Mark Fields, the CEO of Ford who was ousted as the company’s stock price slid near 40% of its value during his tenure, could see a payout of $57.5 million, according to Bloomberg.
The news service reported that Fields, who was replaced this week by former Steelcase CEO Jim Hackett, will receive unvested stock awards valued at $29.4 million and “is entitled to $17.5 million in retirement benefits, plus stock options worth $8.1 million and an estimated prorated incentive bonus of about $2.1 million.”
The invested stock awards “will vest through 2020, with the majority tied to performance goals,” Bloomberg reported.
Fields also gets “reasonable use of the company aircraft” until Aug. 1, when he officially retires, according to a filing this week with the U.S. Securities and Exchange Commission.
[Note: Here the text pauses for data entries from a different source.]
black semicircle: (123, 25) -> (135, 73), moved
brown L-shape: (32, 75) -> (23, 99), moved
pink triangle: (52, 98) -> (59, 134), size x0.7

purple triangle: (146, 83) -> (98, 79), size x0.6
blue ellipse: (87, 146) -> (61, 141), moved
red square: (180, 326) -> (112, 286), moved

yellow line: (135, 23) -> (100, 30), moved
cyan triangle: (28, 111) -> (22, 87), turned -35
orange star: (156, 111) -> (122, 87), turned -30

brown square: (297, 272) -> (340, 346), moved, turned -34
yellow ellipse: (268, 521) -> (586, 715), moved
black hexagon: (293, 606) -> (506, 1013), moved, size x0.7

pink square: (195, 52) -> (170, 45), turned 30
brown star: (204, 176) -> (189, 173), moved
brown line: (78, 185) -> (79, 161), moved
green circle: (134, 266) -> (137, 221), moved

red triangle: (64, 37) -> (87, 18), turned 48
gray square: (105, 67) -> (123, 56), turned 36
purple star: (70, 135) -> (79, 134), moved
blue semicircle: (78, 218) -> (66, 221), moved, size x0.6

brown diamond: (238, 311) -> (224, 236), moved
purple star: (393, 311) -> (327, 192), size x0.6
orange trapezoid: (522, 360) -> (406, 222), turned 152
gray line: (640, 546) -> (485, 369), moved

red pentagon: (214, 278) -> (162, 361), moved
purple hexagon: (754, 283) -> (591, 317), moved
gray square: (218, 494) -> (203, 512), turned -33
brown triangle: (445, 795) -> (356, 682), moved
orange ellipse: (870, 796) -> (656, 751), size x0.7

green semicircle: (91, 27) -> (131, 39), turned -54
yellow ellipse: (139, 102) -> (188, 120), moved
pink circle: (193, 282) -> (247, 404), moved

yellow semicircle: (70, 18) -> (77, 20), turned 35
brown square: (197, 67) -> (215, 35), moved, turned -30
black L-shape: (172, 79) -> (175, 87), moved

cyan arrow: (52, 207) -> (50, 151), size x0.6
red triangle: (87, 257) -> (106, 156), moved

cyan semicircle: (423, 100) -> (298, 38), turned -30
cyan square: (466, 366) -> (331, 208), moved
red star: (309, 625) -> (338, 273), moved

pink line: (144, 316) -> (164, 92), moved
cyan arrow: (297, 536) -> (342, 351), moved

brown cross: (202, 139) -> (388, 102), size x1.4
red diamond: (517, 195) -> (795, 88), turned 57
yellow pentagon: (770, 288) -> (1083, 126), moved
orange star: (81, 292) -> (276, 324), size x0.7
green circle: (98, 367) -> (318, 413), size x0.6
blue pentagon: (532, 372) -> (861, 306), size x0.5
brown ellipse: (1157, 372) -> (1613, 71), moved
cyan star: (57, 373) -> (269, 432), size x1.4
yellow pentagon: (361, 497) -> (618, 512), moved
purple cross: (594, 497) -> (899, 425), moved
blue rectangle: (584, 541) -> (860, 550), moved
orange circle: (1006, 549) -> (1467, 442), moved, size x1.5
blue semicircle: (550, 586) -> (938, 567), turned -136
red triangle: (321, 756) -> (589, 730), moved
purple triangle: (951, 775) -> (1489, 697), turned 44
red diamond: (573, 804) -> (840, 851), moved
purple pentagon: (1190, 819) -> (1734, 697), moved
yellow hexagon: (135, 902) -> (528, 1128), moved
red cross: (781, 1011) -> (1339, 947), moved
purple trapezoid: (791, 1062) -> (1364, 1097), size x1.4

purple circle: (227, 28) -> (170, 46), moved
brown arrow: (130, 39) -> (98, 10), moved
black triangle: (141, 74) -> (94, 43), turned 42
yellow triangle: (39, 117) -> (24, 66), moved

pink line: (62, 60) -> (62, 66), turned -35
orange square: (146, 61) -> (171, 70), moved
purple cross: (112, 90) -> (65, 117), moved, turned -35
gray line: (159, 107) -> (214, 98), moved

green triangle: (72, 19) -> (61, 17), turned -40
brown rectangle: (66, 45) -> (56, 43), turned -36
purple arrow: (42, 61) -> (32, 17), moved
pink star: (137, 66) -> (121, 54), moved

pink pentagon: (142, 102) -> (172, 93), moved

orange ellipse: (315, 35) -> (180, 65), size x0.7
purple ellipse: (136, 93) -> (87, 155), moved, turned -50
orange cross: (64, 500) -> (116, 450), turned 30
Ford was profitable during Fields’ tenure, but the stock price suffered — Bloomberg said Ford lost almost $25 billion in market value — and the company needs to reposition itself as the auto industry contends with competition from Silicon Valley and massive technological changes.
Company leaders expect Hackett to be a change agent for Ford as he shifts from leading Ford Smart Mobility to CEO.
Hackett, who is also a former interim athletic director at the University of Michigan, will make $1.8 million per year in salary, receive a $1-million bonus and get $7 million in stock grants, some of which will be based on performance, and up to $3.6 million (double his base salary) as part of an annual incentive plan.
Hackett may also receive stock grants related to his time leading Ford Smart Mobility. Those will be disclosed next year.